Questa scelta è stata imposta dal padre Tom, uno scrittore che trae spunto, con fantasia, dall’esperimento che sta vivendo la sua famiglia allo scopo di esaltare l’importanza e gli aspetti della vita a contatto con gli elementi naturali, in quasi totale autonomia. Lui è poco presente sull’isola.

Un’altra figura maschile invece arriva spesso a gettare l’ancora e si trattiene per diverse notti: è Richard, un poeta.

Le bambine – Grace è la più grande – imparano a cavarsela in ogni situazione, a non aver paura, crescono senza frequentare la scuola, imparano tutto quello che possono dai racconti degli adulti e dalla loro esperienza concreta.

Em è la più piccola, vivace, che deve essere tenuta d’occhio dalle sorelle, a turno, perché non vada ai pericoli, soprattutto attirata da quel che rimane di una torre a strapiombo sul mare. Ed un giorno precipita.

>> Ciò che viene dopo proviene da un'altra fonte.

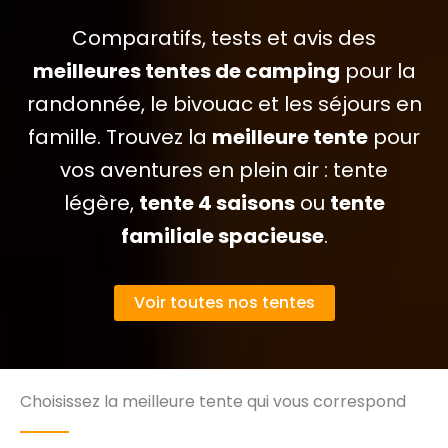
Comparatifs, tests et avis des
meilleures tentes de camping
pour la
randonnée, le bivouac et les séjours en
famille. Trouvez la
meilleure tente
pour
vos aventures en plein air : tente
légère,
tente 4 saisons
ou
tente
familiale spacieuse
.
Voir toutes nos tentes
Choisissez la meilleure tente qui vous correspond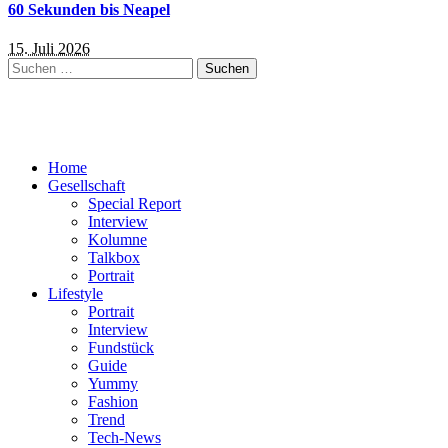
60 Sekunden bis Neapel
15. Juli 2026
Suchen
nach:
Home
Gesellschaft
Special Report
Interview
Kolumne
Talkbox
Portrait
Lifestyle
Portrait
Interview
Fundstück
Guide
Yummy
Fashion
Trend
Tech-News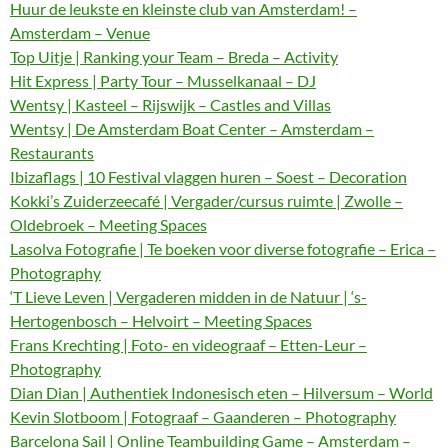
Huur de leukste en kleinste club van Amsterdam! –
Amsterdam – Venue
Top Uitje | Ranking your Team – Breda – Activity
Hit Express | Party Tour – Musselkanaal – DJ
Wentsy | Kasteel – Rijswijk – Castles and Villas
Wentsy | De Amsterdam Boat Center – Amsterdam –
Restaurants
Ibizaflags | 10 Festival vlaggen huren – Soest – Decoration
Kokki’s Zuiderzeecafé | Vergader/cursus ruimte | Zwolle –
Oldebroek – Meeting Spaces
Lasolva Fotografie | Te boeken voor diverse fotografie – Erica –
Photography
‘T Lieve Leven | Vergaderen midden in de Natuur | ‘s-
Hertogenbosch – Helvoirt – Meeting Spaces
Frans Krechting | Foto- en videograaf – Etten-Leur –
Photography
Dian Dian | Authentiek Indonesisch eten – Hilversum – World
Kevin Slotboom | Fotograaf – Gaanderen – Photography
Barcelona Sail | Online Teambuilding Game – Amsterdam –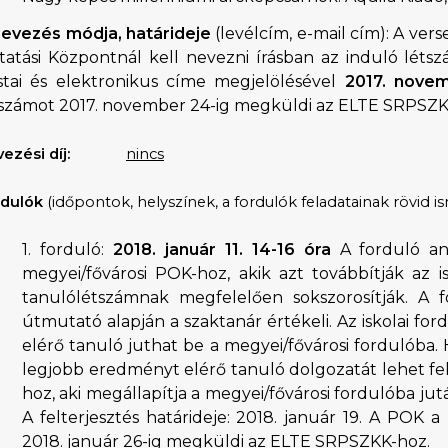
nevezés módja, határideje
(levélcím, e-mail cím): A vers
atási Központnál kell nevezni írásban az induló létszá
stai és elektronikus címe megjelölésével
2017. novem
tszámot 2017. november 24-ig megküldi az ELTE SRPSZK
ezési díj:
nincs
rdulók
(időpontok, helyszínek, a fordulók feladatainak rövid i
1. forduló:
2018. január 11. 14-16 óra
A forduló an
megyei/fővárosi POK-hoz, akik azt továbbítják az i
tanulólétszámnak megfelelően sokszorosítják. A f
útmutató alapján a szaktanár értékeli. Az iskolai fo
elérő tanuló juthat be a megyei/fővárosi fordulóba. H
legjobb eredményt elérő tanuló dolgozatát lehet felt
hoz, aki megállapítja a megyei/fővárosi fordulóba ju
A felterjesztés határideje: 2018. január 19. A POK
2018. január 26-ig megküldi az ELTE SRPSZKK-hoz.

Ruota intorno a questa disgrazia la ricostruzione del passato da parte di Grace e Jeannie, in un crescendo di domande senza risposta, di supposizioni, di segreti e false verità. Con il peso che grava per decenni sulle spalle di Grace, in turno quel giorno per controllare le mosse di Em, tuttavia talmente sconvolta dall’accaduto da non sapere neppure ricostruire gli eventi e doversi fidare di ciò che le hanno riferito gli uomini di casa: “le storie che ci raccontano diventano le nostre storie. Ciò che ricordo e ciò che dimentico possono diventare un tutt’uno, o semplicemente finiscono per dipendere l’uno all’altro”.

Le figura del padre rimane lontana dalle attese delle figlie, soprattutto di Grace; è un uomo mutevole nelle scelte affettive, autoreferenziale, inaffidabile, volto a ricostruire sempre il contesto più adatto su cui far agire i personaggi dei suoi libri.

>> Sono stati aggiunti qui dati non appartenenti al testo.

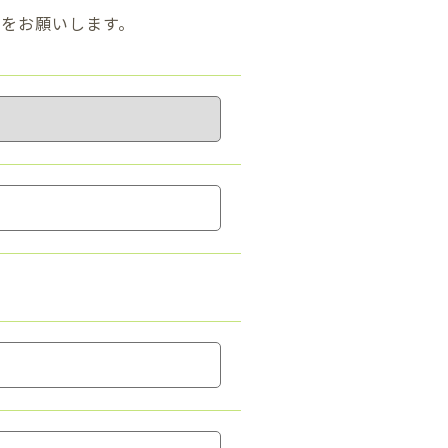
をお願いします。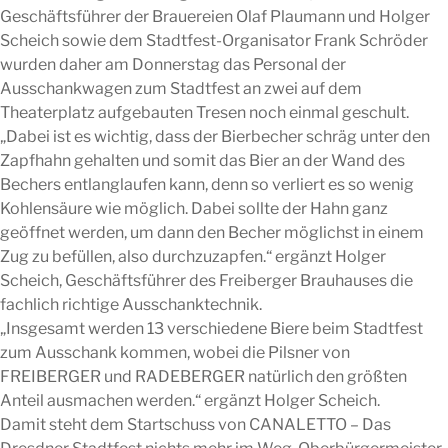
Geschäftsführer der Brauereien Olaf Plaumann und Holger
Scheich sowie dem Stadtfest-Organisator Frank Schröder
wurden daher am Donnerstag das Personal der
Ausschankwagen zum Stadtfest an zwei auf dem
Theaterplatz aufgebauten Tresen noch einmal geschult.
„Dabei ist es wichtig, dass der Bierbecher schräg unter den
Zapfhahn gehalten und somit das Bier an der Wand des
Bechers entlanglaufen kann, denn so verliert es so wenig
Kohlensäure wie möglich. Dabei sollte der Hahn ganz
geöffnet werden, um dann den Becher möglichst in einem
Zug zu befüllen, also durchzuzapfen.“ ergänzt Holger
Scheich, Geschäftsführer des Freiberger Brauhauses die
fachlich richtige Ausschanktechnik.
„Insgesamt werden 13 verschiedene Biere beim Stadtfest
zum Ausschank kommen, wobei die Pilsner von
FREIBERGER und RADEBERGER natürlich den größten
Anteil ausmachen werden.“ ergänzt Holger Scheich.
Damit steht dem Startschuss von CANALETTO – Das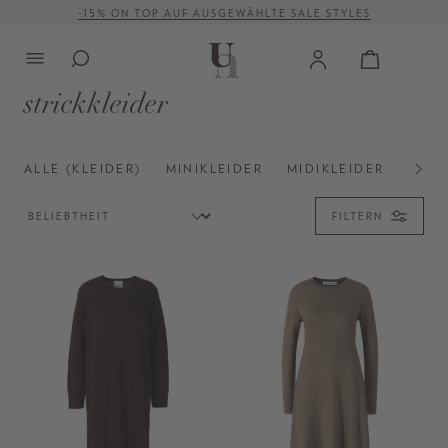
VERSANDKOSTENFREI AB 500 €
alt springen
strickkleider
ALLE (KLEIDER)
MINIKLEIDER
MIDIKLEIDER
MAXI
FILTERN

La presenza di Richard, che con disinvoltura prende il posto di Tom anche nel letto della madre, alimenta fantasie: “Quando lo vedo nudo per la prima volta, all’età di setto o otto anni, non vivo affatto il trauma che i bambini si suppone debbano avvertire. Vedo invece la sua magrezza, il suo pelo, il suo sesso, le sue dita lunghe e gli arti snodati per ciò che sono, nelle loro proporzioni”. E desta il desiderio nelle adolescenti alle prese delle prime tempeste ormonali, con uno spazio sempre più grande nelle fantasie di Jeannie, alla ricerca/possesso della figura paterna.

Altre isole sono scelte da Tom: l’isola di Wight, dove lui si trasferisce con la seconda moglie Maggie, e Procida, dove vive con una nuova compagna giovanissima, ormai settantenne.

Conturbante è il romanzo perché scopre, in un forma di denuncia, rapporti familiari malati, torbidi e nutriti di ipocrisia, dolori e finzioni così laceranti che portano alla pazzia, verità gridate quando ormai il male fisico e psicologico ha segnato intere esistenze.

Wall riesce magicamente a comunicarci la bellezza dei paesaggi, con la voce del mare cha cambia sotto la sferza del vento, quella terribile delle tempeste, le grida degli uccelli, il battere ossessivo della pioggia, la profondità del silenzio, la meraviglia della luce sul mare: “Il mare ribolliva sule rocce, erodendo e ritirandosi, erodendo e ritirandosi, verde brillante, bianco e grigio ferro in superficie, fino all’orizzonte livido e incerto, agitato, rotto, caotico”.

Ed anche il fascino selvaggio della vita primitiva: “Ho visto Jane uccidere una gallina tirandole il collo[ ] lei si avvicina con forza la gallina al petto e cerca il collo con la mano destra e tenendo il cranio nel palmo e girando la mano di scatto con un movimento che risulta del tutto naturale, tira il collo e la uccide”.

La bellezza e la incisività del linguaggio si affiancano al turbamento che lascia la storia.

Marisa Cecchetti

Marisa Cecchetti vive a Lucca. Insegnante di Lettere, ha collaborato a varie riviste e testate culturali. Tra le sue ultime pubblicazioni i racconti Maschile femminile plurale (Giovane Holden 2012), il romanzo Il fossato (Giovane Holden 2014), la silloge Come di solo andata (Il Foglio 2013). Ha tradotto poesie di Barolong Seboni pubblicate da LietoColle (2010): Nell’aria inquieta del Kalahari.